Halil İbrahim ÖZCAN
Tüm Yazıları
Cumhuriyetin nimetlerinden Biri De Eğitimde Fırsat Eşitliğinin Sağlanması İçin Verilen Büyük Çabaydı
Ana Sayfa Tüm Yazılar Cumhuriyetin nimetlerinden Biri De Eğitimde Fırsat Eşitliğinin Sağlanması İçin Verilen Büyük Çabaydı

Güneş, karşıdaki ormanlık tepedeki ağaçların arasından kaybolmak üzereydi. Karanlık yavaş yavaş köyün üstüne çökmeye başlamıştı. Daha kalkıp lambanın gazını doldurup camını temizlemeliydim. Geceye hazırlık yapmalı, sonra masama oturup yarınki ders programını ve ders kitaplarını hazırlamalıydım. Geceler uzun sürüyordu dağ köyünde. 1979 yılıydı, kışın ortasında elektriği, yolu, suyu olmayan köye öğretmen olarak atanmamın üzerinde henüz üç […]

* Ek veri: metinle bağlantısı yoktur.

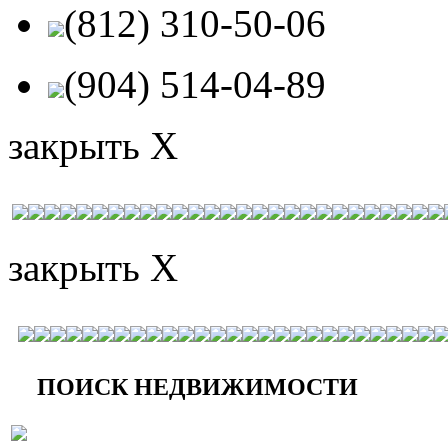
(812) 310-50-06
(904) 514-04-89
закрыть X
закрыть X
ПОИСК НЕДВИЖИМОСТИ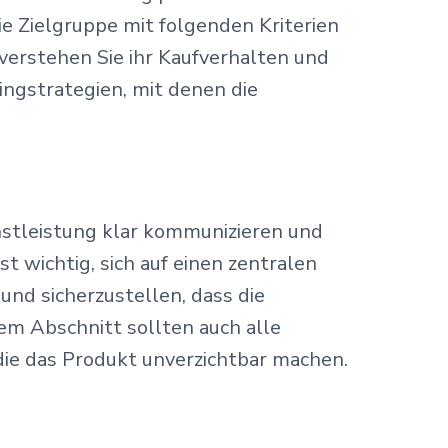
e Zielgruppe mit folgenden Kriterien
erstehen Sie ihr Kaufverhalten und
ngstrategien, mit denen die
nstleistung klar kommunizieren und
t wichtig, sich auf einen zentralen
und sicherzustellen, dass die
em Abschnitt sollten auch alle
 die das Produkt unverzichtbar machen.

Güneş, karşıdaki ormanlık tepedeki ağaçların arasından kaybolmak üzereydi. Karanlık yavaş yavaş köyün üstüne çökmeye başlamıştı. Daha kalkıp lambanın gazını doldurup camını temizlemeliydim. Geceye hazırlık yapmalı, sonra masama oturup yarınki ders programını ve ders kitaplarını hazırlamalıydım. Geceler uzun sürüyordu dağ köyünde.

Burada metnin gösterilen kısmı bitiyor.